Basically the welfare system to help homeless people in Japan is made to assist them to become “independent” and “self-supportive”. Some essays claims the system works just as an apparatus to select those who can go back to labor work from those who can not (and the latter is to be send back to the streets), others claim that the liberty and diversity of cities are being robbed of by policies to get rid of homeless people from the streets. Some attacks hypocrisy of policies which on the surface try to support homeless people but in reality keep them stay where they are (and just wasting taxpayers money while keeping them =bureaucrats busy and help their money= our money in a safer place for their future pensions)
Homelessness and related policies are often discussed from the perspective of male with their having ability to labor and going back to labor workforce. One essay, however, deals with female homeless people.
In her article “Jyosei homeless to street identity- kanojyono muryokusaha teikoudearu” (Female homeless and street identity- their powerlessness is resistance), Moon Jeongsil (Chubu Gakuin University) claims some female homeless strategically remain powerless to keep them away from welfare system.
She takes an approach of street interviews where she casually approaches her targets and establishes relationships with them. They are not systematic interviews, but only listening to what they want to say or willing to say. Common factor among female homeless is all of them have “empty” periods in their life courses and they would never tell about them. Moon says if they were to tell about those periods, their identities will be collapsed.
Some survive as prostitutes and others survive as “housewives”. Moon pays more attention to the latter.
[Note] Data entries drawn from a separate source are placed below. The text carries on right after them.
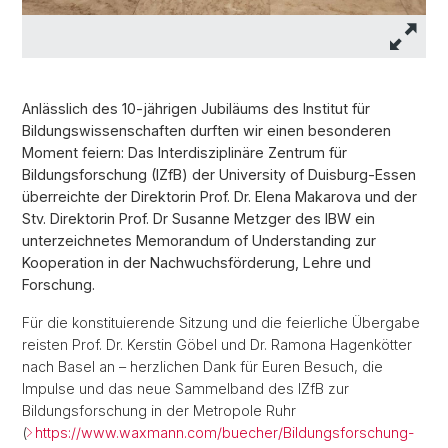
Anlässlich des 10-jährigen Jubiläums des Institut für
Bildungswissenschaften durften wir einen besonderen
Moment feiern: Das Interdisziplinäre Zentrum für
Bildungsforschung (IZfB) der University of Duisburg-Essen
überreichte der Direktorin Prof. Dr. Elena Makarova und der
Stv. Direktorin Prof. Dr Susanne Metzger des IBW ein
unterzeichnetes Memorandum of Understanding zur
Kooperation in der Nachwuchsförderung, Lehre und
Forschung.
Für die konstituierende Sitzung und die feierliche Übergabe
reisten Prof. Dr. Kerstin Göbel und Dr. Ramona Hagenkötter
nach Basel an – herzlichen Dank für Euren Besuch, die
Impulse und das neue Sammelband des IZfB zur
Bildungsforschung in der Metropole Ruhr
(
https://www.waxmann.com/buecher/Bildungsforschung-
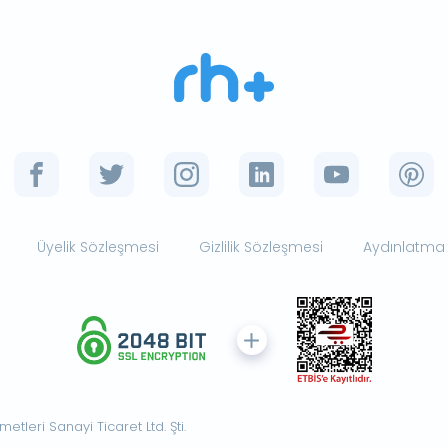
Üyelik Sözleşmesi
Gizlilik Sözleşmesi
Aydınlatma
tleri Sanayi Ticaret Ltd. Şti.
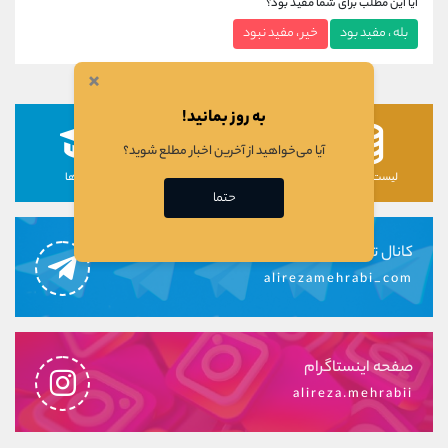
آیا این مطلب برای شما مفید بود؟
بله ، مفید بود
خیر ، مفید نبود
×
به روز بمانید!
آیا می‌خواهید از آخرین اخبار مطلع شوید؟
لیست رمزارزها
لیست سهام ها
دوره ها
حتما
کانال تلگرام
alirezamehrabi_com
صفحه اینستاگرام
alireza.mehrabii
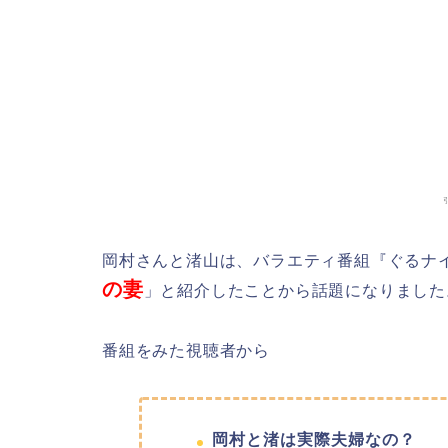
岡村さんと渚山は、バラエティ番組『ぐるナ
の妻
」と紹介したことから話題になりました
番組をみた視聴者から
岡村と渚は実際夫婦なの？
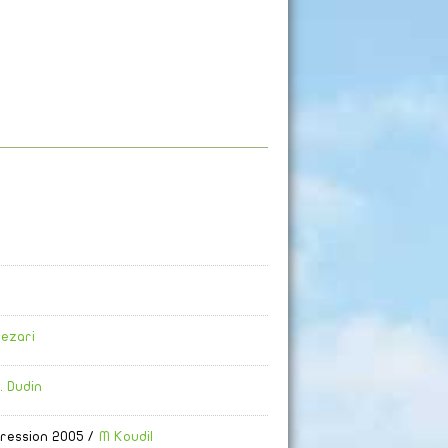
Mezari
. Dudin
ression 2005
/
M Koudil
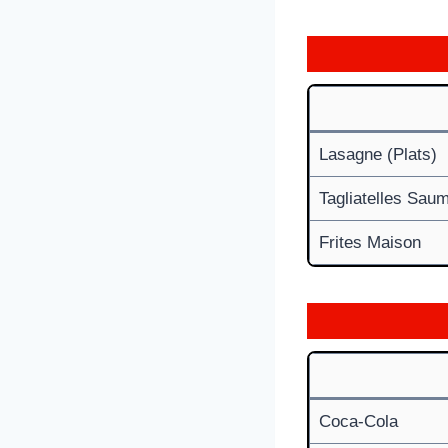
Lasagne (Plats)
Tagliatelles Sau
Frites Maison
Coca-Cola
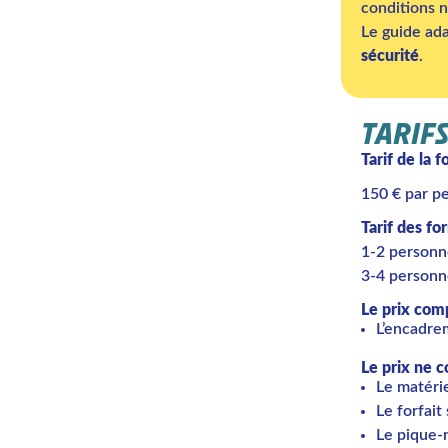
conditions n
Le guide ada
sécurité
.
TARIF
Tarif de la 
150 € par p
Tarif des fo
1-2 personn
3-4 personn
Le prix com
L’encadre
Le prix ne 
Le matéri
Le forfait
Le pique-n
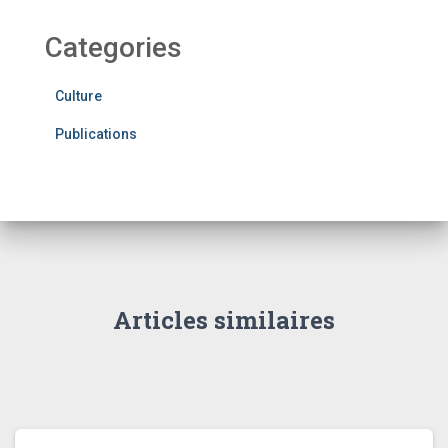
Categories
Culture
Publications
Articles similaires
Moon reflects on the meaning of being a female and on the street. She observes in many cases a “husband” often goes to daily labor while a “wife” stays at their cardboard/plastic sheet shack. She claims wives strategically place themselves in a position farthest from a workplace and social system as a whole and it is the way for them to stay away from (even remembering) their “empty” periods and things they experienced in the system. By making themselves completely powerless, Moon observes wives are fully aware of their oppressed, structurally and socially constructed positions as homeless and as female.